Jérôme Han­k­ins : Dans un fax récent vous disiez en plaisan­tant que, d’un point de vue uni­ver­si­taire, vos pièces for­maient pour l’instant un « canon anémique ». Il est vrai que vous n’avez écrit jusqu’à présent qu’un petit nom­bre d’œuvres. En fait, DES COUTEAUX DANS LES POULES est votre pre­mière pro­duc­tion pro­fes­sion­nelle. Elle a con­nu un suc­cès immé­di­at, aus­si bien en Écosse qu’à l’étranger. Vous avez, depuis, fait jouer KILL THE OLD TORTURE THEIR YOUNG (TUE LES VIEUX TORTURE LEURS JEUNES ), qui vient d’obtenir un prix pres­tigieux : le Mey­er-Whit­worth Award. Donc votre œuvre est tout à la fois émer­gente mais aus­si déjà affir­mée, créa­trice d’un univers très sin­guli­er. Sym­bol­ique­ment, DES COUTEAUX DANS LES POULES racon­te aus­si la nais­sance de l’écriture : un des épisodes cen­traux est celui où le meu­nier trans­met le sty­lo et le papi­er à la jeune femme. Ce moment, et la leçon d’écriture qui l’accompagne, vont méta­mor­phoser la vie de la jeune femme et sa con­cep­tion du monde.

Y a‑t-il eu dans votre vie un « meunier/assassin » comme Gilbert ? Qui, ou quoi, vous a mis un sty­lo dans la main ? Bref, com­ment avez-vous com­mencé à écrire ?

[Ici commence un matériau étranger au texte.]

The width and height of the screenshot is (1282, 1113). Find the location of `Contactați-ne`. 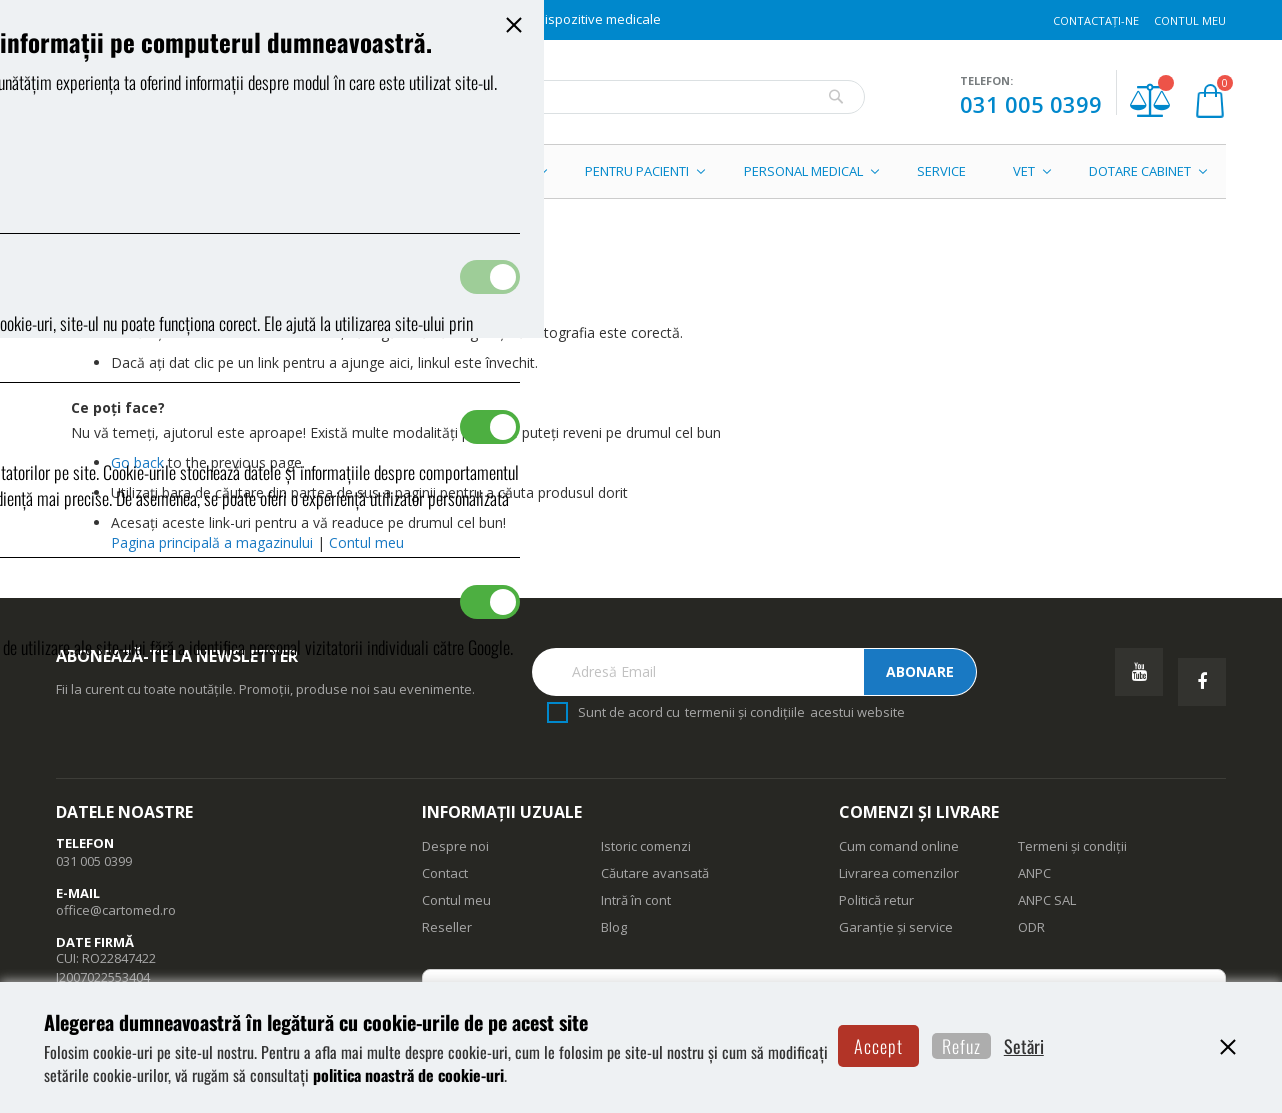 Contactați-ne is located at coordinates (1096, 20).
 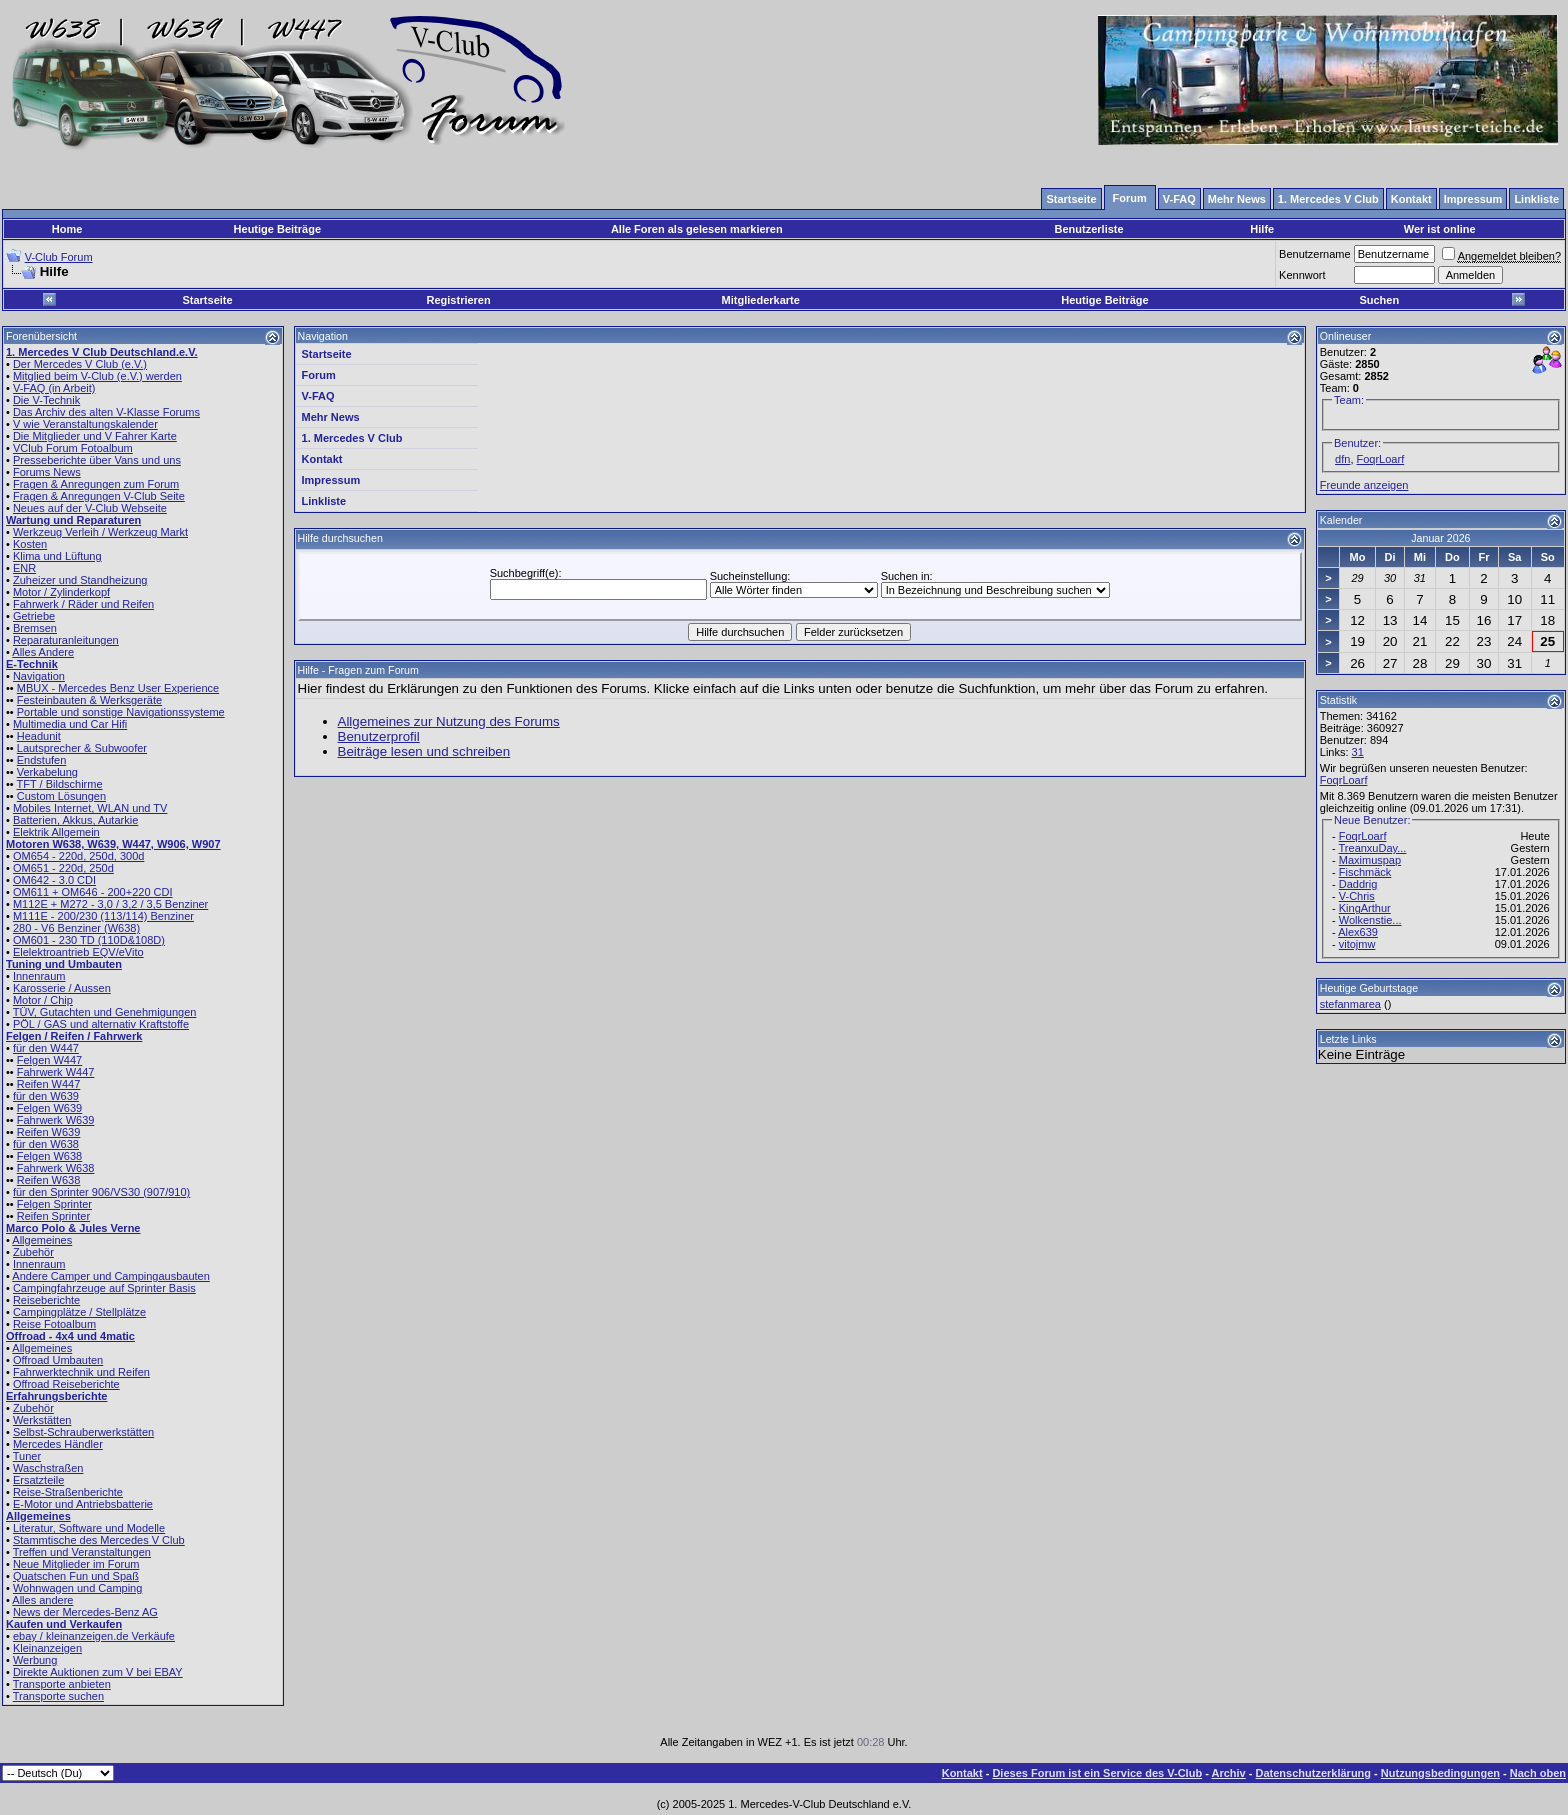 I want to click on 1. Mercedes V Club, so click(x=352, y=438).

David Har­row­er : J’ai com­mencé à écrire rel­a­tive­ment tard. Dans ma mai­son il n’y avait pas de livres, on n’allait pas au théâtre. Sincère­ment, je ne sais pas ce qui m’a fait com­mencer à écrire pour le théâtre, je n’ai pas vu un spec­ta­cle qui m’ait fait penser…: il faut que j’écrive… je ne me sou­viens pas… Et qu’est ce que ça représente pour moi ? … Je pense que j’ai com­mencé par m’essayer à des nou­velles. Deux ou trois… et ensuite je me suis demandé ce que l’on pou­vait dire par le dia­logue seul. Je crois que ça venait d’une sorte de paresse. Cela ne m’intéressait pas d’écrire des bouts de descrip­tions entre ce que les gens dis­ent. Écrire : « elle dit » ou « il annonça ». La ques­tion était quel genre de tra­vail on peut pro­duire par le dia­logue brut. Et de là : qu’est-ce que les gens révè­lent, qu’est-ce qu’ils cachent quand ils se par­lent les uns aux autres. C’était une explo­ration de ce que le lan­gage peut faire.

J. H. : L’écriture trans­forme pro­fondé­ment la jeune femme dans la pièce. Et plus je relis la scène où elle lit ce qu’elle a écrit, plus il m’apparaît que le tra­jet de ce per­son­nage retrace une expéri­ence très intime.

D. H. : Ce que la jeune femme acquiert, c’est, tout d’un coup, la capac­ité de créer un monde à tra­vers les mots. Or, j’ai longtemps été, comme la jeune femme, inca­pable de faire ça : je n’étais pas un bon élève, je ratais mes exa­m­ens, je n’arrivais jamais totale­ment à trou­ver les mots pour m’exprimer. Au départ, j’ai com­mencé comme pein­tre ou dessi­na­teur, je n’étais pas un très bon pein­tre, mais je savais dessin­er. Je pen­sais que c’était de cette manière que je pour­rais représen­ter le monde, ce que je voy­ais autour de moi. Je ne pou­vais pas renon­cer à l’urgence du besoin de faire ça. Et je me sou­viens qu’un jour, j’ai pris un cray­on et je ne pou­vais rien dessin­er. Parce que c’était par­ti, com­plète­ment. Ça a été un vrai choc, une révéla­tion. Et alors, je me suis mis à utilis­er… à écrire.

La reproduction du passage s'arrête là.